Task to complete: From the line containing "Antique sampler" onward, retype each line of the entries below exactly, last line included.

Data to use:

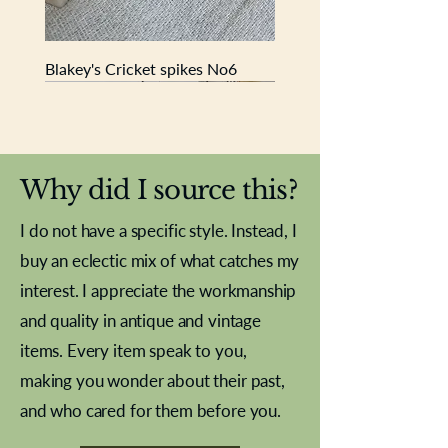
Blakey's Cricket spikes No6
New In
New In
New In
New In
New In
New In
New In
New In
New In
New In
New In
New In
New In
New In
New In
Why did I source this?
I do not have a specific style. Instead, I
buy an eclectic mix of what catches my
interest. I appreciate the workmanship
and quality in antique and vintage
items. Every item speak to you,
making you wonder about their past,
and who cared for them before you.
Pewter beaker
Brass Indian beaker
Stereoscope slides
Tourney Badminton RSC
Aeroplane shuttlecocks
Vintage Sharpe's Toffee Letter
French Marble garniture with
Cricket ball inkwell
Golfer desk ornament
Deco French aluminium towel
Roses needle point
Antique sampler
Needle point panel
Hand coloured lithograph
Royal Albert teaplates
shuttlecocks
opener
Alsatian
rail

Answer to this problem:
Antique sampler
Needle point panel
Hand coloured lithograph
Royal Albert teaplates
shuttlecocks
opener
Alsatian
rail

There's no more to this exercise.